Meu pai, que nunca foi muito delicado, pegava um pedaço de carvão e esfregava na camisa do velho Mitonho, pra ver se ele trocava de roupa. Meu Deus! Era o mesmo que cutucar o cão com vara curta. O velho ficava andando de uma ponta a outra da rua, aos palavrões: vá sujar o cu da mãe “fela” da puta. Desgraçado, miserável. Desgraçado, miserável. Vá sujar o cu da mãe “fela” da puta. Desgraçado, miserável. Desgraçado, miserável, e assim por diante. Isso rendia o dia todo e minha mãe, morrendo de vergonha, ficava aos prantos, mas não havia outra solução, ou meu pai fazia isso ou o velho nunca trocava de roupa.

E quando mamãe pedia pra lavar a casa dele?

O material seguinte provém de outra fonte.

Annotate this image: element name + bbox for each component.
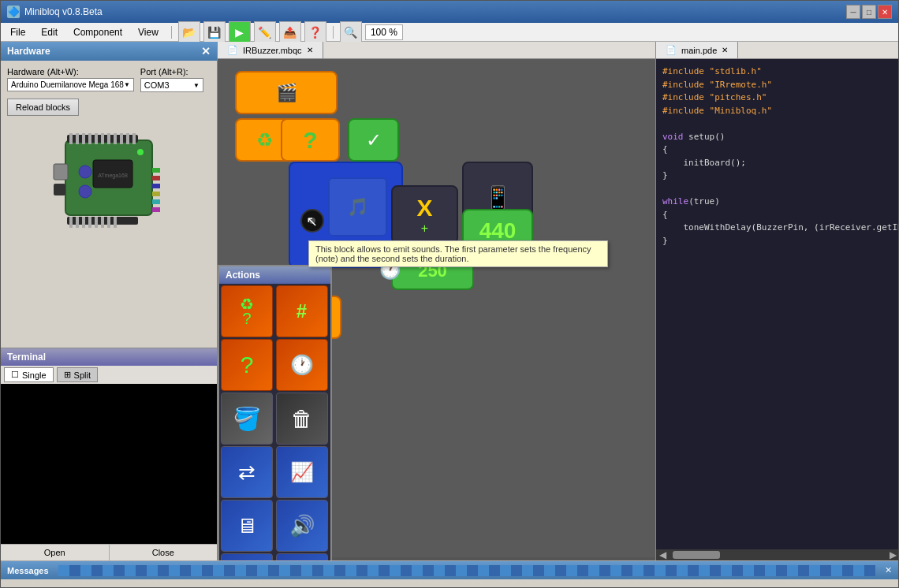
- action-btn-bucket[interactable]: 🪣: [221, 393, 273, 445]
- tab-main-pde[interactable]: 📄 main.pde ✕: [656, 42, 738, 58]
- close-button[interactable]: ✕: [878, 5, 892, 19]
- single-tab-label: Single: [22, 370, 47, 380]
- music-icon: 🎵: [347, 197, 368, 218]
- code-scrollbar-h[interactable]: ◀ ▶: [656, 549, 899, 560]
- action-btn-question2[interactable]: ?: [221, 339, 273, 391]
- messages-tiles: [58, 565, 875, 576]
- svg-rect-9: [95, 133, 98, 144]
- menu-edit[interactable]: Edit: [35, 25, 64, 39]
- tooltip-text: This block allows to emit sounds. The fi…: [315, 244, 591, 263]
- code-tab-icon: 📄: [666, 45, 677, 55]
- code-line-2: #include "IRremote.h": [662, 79, 893, 92]
- svg-rect-28: [114, 217, 117, 228]
- svg-rect-15: [132, 133, 136, 144]
- terminal-title: Terminal: [7, 352, 46, 363]
- svg-text:ATmega168: ATmega168: [98, 173, 128, 179]
- code-line-14: }: [662, 235, 893, 248]
- h-scroll-thumb[interactable]: [673, 551, 720, 559]
- svg-rect-11: [107, 133, 110, 144]
- menu-view[interactable]: View: [132, 25, 165, 39]
- film-block[interactable]: 🎬: [235, 71, 338, 114]
- actions-grid: ♻ ? # ? 🕐: [219, 284, 330, 560]
- terminal-open-button[interactable]: Open: [1, 545, 110, 560]
- mouse-cursor: ↖: [306, 213, 318, 230]
- check-icon: ✓: [366, 129, 382, 151]
- scroll-right-btn[interactable]: ▶: [886, 549, 899, 560]
- single-tab-icon: ☐: [11, 370, 19, 380]
- maximize-button[interactable]: □: [862, 5, 876, 19]
- toolbar-save-button[interactable]: 💾: [203, 21, 226, 43]
- tab-icon-irbuzzer: 📄: [227, 45, 238, 55]
- svg-rect-1: [54, 164, 68, 180]
- main-layout: Hardware ✕ Hardware (Alt+W): Arduino Due…: [1, 42, 899, 560]
- check-block[interactable]: ✓: [348, 118, 399, 162]
- plus-icon: +: [421, 221, 428, 236]
- toolbar-help-button[interactable]: ❓: [304, 21, 326, 43]
- action-btn-speaker[interactable]: 🔊: [276, 500, 328, 552]
- messages-close-icon[interactable]: ✕: [885, 565, 892, 575]
- hardware-field-row: Hardware (Alt+W): Arduino Duemilanove Me…: [7, 67, 211, 92]
- action-btn-question[interactable]: ♻ ?: [221, 285, 273, 337]
- hardware-panel-close[interactable]: ✕: [201, 45, 211, 58]
- action-btn-chart[interactable]: 📈: [276, 446, 328, 498]
- svg-rect-34: [152, 207, 160, 212]
- tab-close-irbuzzer[interactable]: ✕: [307, 46, 313, 54]
- music-block[interactable]: 🎵: [328, 177, 387, 236]
- minimize-button[interactable]: ─: [846, 5, 860, 19]
- canvas-tab-bar: 📄 IRBuzzer.mbqc ✕: [218, 42, 655, 59]
- action-btn-bucket2[interactable]: 🗑: [276, 393, 328, 445]
- action-btn-gear[interactable]: ⚙: [221, 553, 273, 560]
- action-btn-clock[interactable]: 🕐: [276, 339, 328, 391]
- split-tab-label: Split: [74, 370, 91, 380]
- menu-file[interactable]: File: [4, 25, 32, 39]
- question-block-orange[interactable]: ?: [281, 118, 340, 162]
- app-title: Minibloq v0.8.Beta: [24, 6, 846, 17]
- hardware-select[interactable]: Arduino Duemilanove Mega 168 ▼: [7, 78, 134, 91]
- toolbar-edit-button[interactable]: ✏️: [254, 21, 276, 43]
- svg-rect-33: [152, 199, 160, 204]
- right-panel: 📄 main.pde ✕ #include "stdlib.h" #includ…: [655, 42, 899, 560]
- svg-rect-32: [152, 192, 160, 196]
- reload-blocks-button[interactable]: Reload blocks: [7, 99, 79, 116]
- menu-component[interactable]: Component: [67, 25, 129, 39]
- port-select[interactable]: COM3 ▼: [140, 78, 203, 92]
- center-canvas: 📄 IRBuzzer.mbqc ✕ 🎬 ♻ ?: [218, 42, 655, 560]
- code-tab-close[interactable]: ✕: [722, 46, 728, 54]
- action-btn-hash[interactable]: #: [276, 285, 328, 337]
- svg-rect-21: [69, 217, 73, 228]
- multiply-block[interactable]: X +: [391, 185, 458, 244]
- action-btn-monitor[interactable]: 🖥: [221, 500, 273, 552]
- port-dropdown-arrow[interactable]: ▼: [193, 82, 200, 89]
- action-hash-icon: #: [297, 300, 307, 322]
- left-panel: Hardware ✕ Hardware (Alt+W): Arduino Due…: [1, 42, 218, 560]
- code-tab-label: main.pde: [681, 46, 717, 55]
- toolbar-run-button[interactable]: ▶: [229, 21, 251, 43]
- hardware-field-group: Hardware (Alt+W): Arduino Duemilanove Me…: [7, 67, 134, 92]
- arduino-svg: ATmega168: [50, 128, 168, 231]
- terminal-close-button[interactable]: Close: [110, 545, 218, 560]
- scroll-left-btn[interactable]: ◀: [656, 549, 670, 560]
- action-bucket-icon: 🪣: [233, 406, 261, 432]
- split-tab-icon: ⊞: [64, 370, 71, 380]
- action-btn-arrows[interactable]: ⇄: [221, 446, 273, 498]
- hardware-dropdown-arrow[interactable]: ▼: [124, 81, 130, 88]
- app-window: 🔷 Minibloq v0.8.Beta ─ □ ✕ File Edit Com…: [0, 0, 899, 588]
- terminal-tab-split[interactable]: ⊞ Split: [57, 367, 98, 382]
- svg-rect-14: [126, 133, 129, 144]
- refresh-icon-1: ♻: [256, 129, 274, 151]
- action-chart-icon: 📈: [290, 461, 314, 483]
- terminal-tab-single[interactable]: ☐ Single: [4, 367, 54, 382]
- action-question-icon: ?: [242, 310, 251, 328]
- canvas-area[interactable]: 🎬 ♻ ? ✓ 🎵: [218, 59, 655, 557]
- toolbar-upload-button[interactable]: 📤: [279, 21, 301, 43]
- action-btn-scanner[interactable]: 📷: [276, 553, 328, 560]
- hardware-panel-title: Hardware: [7, 46, 50, 57]
- toolbar-open-button[interactable]: 📂: [178, 21, 200, 43]
- tab-irbuzzer[interactable]: 📄 IRBuzzer.mbqc ✕: [218, 42, 323, 58]
- code-line-13: toneWithDelay(BuzzerPin, (irReceiver.get…: [662, 221, 893, 235]
- terminal-tabs: ☐ Single ⊞ Split: [1, 366, 217, 384]
- code-line-8: initBoard();: [662, 157, 893, 170]
- menu-bar: File Edit Component View 📂 💾 ▶ ✏️ 📤 ❓ 🔍 …: [1, 23, 898, 42]
- terminal-header: Terminal: [1, 348, 217, 366]
- svg-point-20: [79, 185, 91, 198]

Era um Deus nos acuda. Ele se negava, fechava a porta da casa e desaparecia. Mas como tinha que fazer as refeições, que minha mãe preparava, voltava. Ela insistia tanto que ele acabava cedendo, mas antes disso, escondia tudo que havia dentro de casa, segundo ele, para ela não roubar. Pode?

Depois que sua casa era lavada, ele não encontrava mais o que escondeu. Não lembrava onde havia botado seus bregueços e aí passava a dizer que minha mãe o roubou. Coitada da minha mãe! Pense num sofrimento! O velho gritava de um canto a outro da rua: desgraçada miserável, desgraçada miserável. Roubou minha cueca pra dar a Joca, roubou minha cueca pra dar a Joca. Vá roubar o cu da mãe “fela” da puta. Vá roubar o cu da mãe “felá” da puta. Depois ele achava as malditas cuecas, mas sequer pedia desculpas a ela.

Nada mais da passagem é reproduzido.